Dr Ashita Singh tells Sonali’s story…

Sonali with her mother

Sonali had been in Chinchpada’s intensive care unit barely a few hours. Her mother was stood watching helplessly as nurses tried to restrain her agitated daughter, who had been admitted with suspected meningitis. 

As I approached her bed, Sonali clutched her head and rolled into a foetal position, burning hot with fever. Her mother started wailing loudly, ‘Where shall I get money for her medicine? There’s no one to help me. There is no hope for us!’ Then, through broken sobs, she told me her story.

A widow and poor day labourer, her income disappeared when lockdown began. As Sonali’s fever and headaches worsened she spent her last few rupees on visits to the pharmacy and primary health centre. But Sonali’s situation only got worse. 

It was clear she urgently needed to go to hospital. But there was no transport and Sonali was far too ill to walk. Convincing a kind neighbour to drive them, they had just arrived at hospital to learn that Sonali’s critical condition meant she would need to stay for at least 10 days. 
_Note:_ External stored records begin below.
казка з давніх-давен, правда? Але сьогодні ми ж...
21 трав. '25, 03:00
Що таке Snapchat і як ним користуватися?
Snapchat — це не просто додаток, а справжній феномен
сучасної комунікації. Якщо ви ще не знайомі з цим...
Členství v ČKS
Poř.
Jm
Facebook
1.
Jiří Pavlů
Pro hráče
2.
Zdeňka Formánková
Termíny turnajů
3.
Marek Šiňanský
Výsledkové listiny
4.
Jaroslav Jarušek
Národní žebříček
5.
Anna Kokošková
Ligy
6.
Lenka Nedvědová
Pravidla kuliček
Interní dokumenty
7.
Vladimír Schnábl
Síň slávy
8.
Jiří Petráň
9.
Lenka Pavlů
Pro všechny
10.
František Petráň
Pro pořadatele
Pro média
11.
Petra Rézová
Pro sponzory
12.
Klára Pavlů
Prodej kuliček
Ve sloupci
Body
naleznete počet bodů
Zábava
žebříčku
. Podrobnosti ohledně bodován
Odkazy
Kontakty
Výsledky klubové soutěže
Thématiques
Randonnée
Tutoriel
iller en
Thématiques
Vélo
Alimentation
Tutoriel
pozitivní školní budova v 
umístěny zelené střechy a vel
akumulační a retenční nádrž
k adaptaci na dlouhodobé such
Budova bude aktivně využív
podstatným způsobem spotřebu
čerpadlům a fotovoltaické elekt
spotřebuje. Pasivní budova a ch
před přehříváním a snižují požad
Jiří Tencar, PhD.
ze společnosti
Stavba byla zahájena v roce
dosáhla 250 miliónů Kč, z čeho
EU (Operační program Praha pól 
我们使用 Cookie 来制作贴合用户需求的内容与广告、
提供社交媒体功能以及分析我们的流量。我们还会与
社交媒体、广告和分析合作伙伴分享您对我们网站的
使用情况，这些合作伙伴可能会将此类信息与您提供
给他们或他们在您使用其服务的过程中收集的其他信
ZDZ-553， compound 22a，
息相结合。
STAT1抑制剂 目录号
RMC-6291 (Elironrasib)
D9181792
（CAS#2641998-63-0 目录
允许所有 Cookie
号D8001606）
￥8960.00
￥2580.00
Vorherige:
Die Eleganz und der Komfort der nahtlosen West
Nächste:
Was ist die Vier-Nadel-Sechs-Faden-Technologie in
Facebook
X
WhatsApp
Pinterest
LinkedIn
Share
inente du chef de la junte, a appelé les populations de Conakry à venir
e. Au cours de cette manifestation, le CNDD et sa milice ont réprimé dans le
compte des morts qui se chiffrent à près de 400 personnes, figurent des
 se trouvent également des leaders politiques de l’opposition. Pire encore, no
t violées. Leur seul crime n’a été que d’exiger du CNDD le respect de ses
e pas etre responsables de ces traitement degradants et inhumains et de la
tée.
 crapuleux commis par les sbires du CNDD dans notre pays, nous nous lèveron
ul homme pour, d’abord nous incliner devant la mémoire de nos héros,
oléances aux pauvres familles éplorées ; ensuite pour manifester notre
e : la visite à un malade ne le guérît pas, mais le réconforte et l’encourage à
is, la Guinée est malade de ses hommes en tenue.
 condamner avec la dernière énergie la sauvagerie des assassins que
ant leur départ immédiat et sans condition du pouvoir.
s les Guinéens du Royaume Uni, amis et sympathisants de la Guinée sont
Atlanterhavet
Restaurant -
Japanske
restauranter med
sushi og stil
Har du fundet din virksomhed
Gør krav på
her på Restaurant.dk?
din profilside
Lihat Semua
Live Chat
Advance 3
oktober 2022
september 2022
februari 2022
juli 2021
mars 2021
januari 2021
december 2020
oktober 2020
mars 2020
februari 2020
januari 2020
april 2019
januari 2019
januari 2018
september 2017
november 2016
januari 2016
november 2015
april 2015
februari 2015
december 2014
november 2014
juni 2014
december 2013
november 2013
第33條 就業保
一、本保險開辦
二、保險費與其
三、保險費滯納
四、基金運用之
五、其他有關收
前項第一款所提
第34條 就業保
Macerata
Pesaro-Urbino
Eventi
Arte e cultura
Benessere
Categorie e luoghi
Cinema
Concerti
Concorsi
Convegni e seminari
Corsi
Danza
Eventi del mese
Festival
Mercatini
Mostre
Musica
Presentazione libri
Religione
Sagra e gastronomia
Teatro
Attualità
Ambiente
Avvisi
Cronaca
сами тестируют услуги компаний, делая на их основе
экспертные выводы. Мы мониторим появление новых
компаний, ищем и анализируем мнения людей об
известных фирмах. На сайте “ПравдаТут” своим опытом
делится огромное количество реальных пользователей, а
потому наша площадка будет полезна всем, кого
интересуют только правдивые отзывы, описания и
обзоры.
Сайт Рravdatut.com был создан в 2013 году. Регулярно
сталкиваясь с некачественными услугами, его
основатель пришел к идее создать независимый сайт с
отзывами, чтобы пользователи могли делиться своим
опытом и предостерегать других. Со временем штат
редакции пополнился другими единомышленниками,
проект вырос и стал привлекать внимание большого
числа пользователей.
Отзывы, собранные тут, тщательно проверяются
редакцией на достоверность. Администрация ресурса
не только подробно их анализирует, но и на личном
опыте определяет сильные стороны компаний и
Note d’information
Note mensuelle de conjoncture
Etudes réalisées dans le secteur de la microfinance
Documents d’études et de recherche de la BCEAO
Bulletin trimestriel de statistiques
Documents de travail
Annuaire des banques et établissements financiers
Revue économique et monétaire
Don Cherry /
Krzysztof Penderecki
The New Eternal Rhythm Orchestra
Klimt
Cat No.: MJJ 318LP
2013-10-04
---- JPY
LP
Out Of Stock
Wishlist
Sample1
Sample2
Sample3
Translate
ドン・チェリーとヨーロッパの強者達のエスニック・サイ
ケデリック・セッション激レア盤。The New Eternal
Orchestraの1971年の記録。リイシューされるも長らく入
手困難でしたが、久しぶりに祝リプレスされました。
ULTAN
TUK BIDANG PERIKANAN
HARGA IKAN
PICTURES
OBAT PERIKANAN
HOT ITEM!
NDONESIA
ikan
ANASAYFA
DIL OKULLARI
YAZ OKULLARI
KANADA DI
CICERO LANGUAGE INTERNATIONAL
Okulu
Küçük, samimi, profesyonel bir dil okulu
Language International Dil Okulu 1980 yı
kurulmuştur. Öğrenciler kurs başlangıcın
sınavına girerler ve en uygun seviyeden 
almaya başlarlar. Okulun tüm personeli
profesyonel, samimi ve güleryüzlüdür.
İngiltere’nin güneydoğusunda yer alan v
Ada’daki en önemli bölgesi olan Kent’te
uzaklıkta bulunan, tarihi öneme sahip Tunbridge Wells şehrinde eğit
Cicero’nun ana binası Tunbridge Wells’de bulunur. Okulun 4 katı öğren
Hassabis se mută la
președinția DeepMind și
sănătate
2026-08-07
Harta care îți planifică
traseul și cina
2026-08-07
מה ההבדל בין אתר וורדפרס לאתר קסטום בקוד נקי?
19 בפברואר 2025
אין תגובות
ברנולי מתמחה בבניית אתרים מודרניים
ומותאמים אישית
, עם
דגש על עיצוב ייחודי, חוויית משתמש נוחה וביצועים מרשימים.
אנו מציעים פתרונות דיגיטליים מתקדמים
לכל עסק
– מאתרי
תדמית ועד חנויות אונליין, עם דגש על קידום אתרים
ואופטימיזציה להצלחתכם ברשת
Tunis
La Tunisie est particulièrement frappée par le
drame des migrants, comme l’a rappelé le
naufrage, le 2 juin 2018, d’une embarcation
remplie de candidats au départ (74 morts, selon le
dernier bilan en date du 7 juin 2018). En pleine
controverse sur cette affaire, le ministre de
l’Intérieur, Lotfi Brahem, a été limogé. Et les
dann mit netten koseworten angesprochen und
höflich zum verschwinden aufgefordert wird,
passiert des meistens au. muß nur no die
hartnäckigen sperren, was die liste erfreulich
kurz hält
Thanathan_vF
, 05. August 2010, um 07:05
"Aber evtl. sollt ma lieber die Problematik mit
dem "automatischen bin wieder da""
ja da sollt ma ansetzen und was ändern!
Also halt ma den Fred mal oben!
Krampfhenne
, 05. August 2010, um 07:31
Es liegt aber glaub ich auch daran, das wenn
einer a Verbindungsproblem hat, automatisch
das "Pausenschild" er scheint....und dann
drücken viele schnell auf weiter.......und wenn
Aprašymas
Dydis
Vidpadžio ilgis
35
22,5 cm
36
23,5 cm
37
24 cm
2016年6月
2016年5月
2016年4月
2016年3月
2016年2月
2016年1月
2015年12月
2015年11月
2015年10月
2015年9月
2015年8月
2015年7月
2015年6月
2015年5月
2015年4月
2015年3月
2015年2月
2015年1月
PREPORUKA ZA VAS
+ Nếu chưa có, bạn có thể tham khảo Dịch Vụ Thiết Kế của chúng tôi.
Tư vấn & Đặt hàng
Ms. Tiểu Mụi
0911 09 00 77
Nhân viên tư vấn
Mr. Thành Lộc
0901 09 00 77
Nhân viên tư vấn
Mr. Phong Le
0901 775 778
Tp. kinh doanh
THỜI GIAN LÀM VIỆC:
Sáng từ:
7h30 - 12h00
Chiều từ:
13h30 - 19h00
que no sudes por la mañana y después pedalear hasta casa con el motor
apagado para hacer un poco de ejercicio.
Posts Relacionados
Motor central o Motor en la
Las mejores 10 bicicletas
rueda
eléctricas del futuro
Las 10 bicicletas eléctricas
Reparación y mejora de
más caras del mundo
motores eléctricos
Sonali’s mother knew she could not even begin to afford this. Desperate and despairing, she cried, ‘It’s better for her to die, I will have one mouth less to feed.’ 

I listened, a knot in my stomach, and tried to calm her. Finally, she sat down, accepting a glass of water and sobbing quietly into her clothes. Then I told her she need not worry about paying for her daughter’s treatment. ‘All drugs to final bill – no payment’ was written on her chart. 

Sonali spent five days in ICU, the pressure in her brain dangerously high. But with careful monitoring and treatment she gradually improved. During this time, Sonali and her mother received two nutritious meals a day, including eggs – the best food they had had in a while. After another five days on the ward, Sonali was discharged.

As they got ready to leave, I apologised that no vehicle was available to take them home. ‘Oh, that’s no problem at all,’ her mother replied (Sonali agreeing with a wide, gorgeous smile). ‘How can we expect this of you after all that you have done for us? I will pay you back, I promise, as soon as I get some work. I saw the expensive medicines and treatment she was given. Thank you so much.’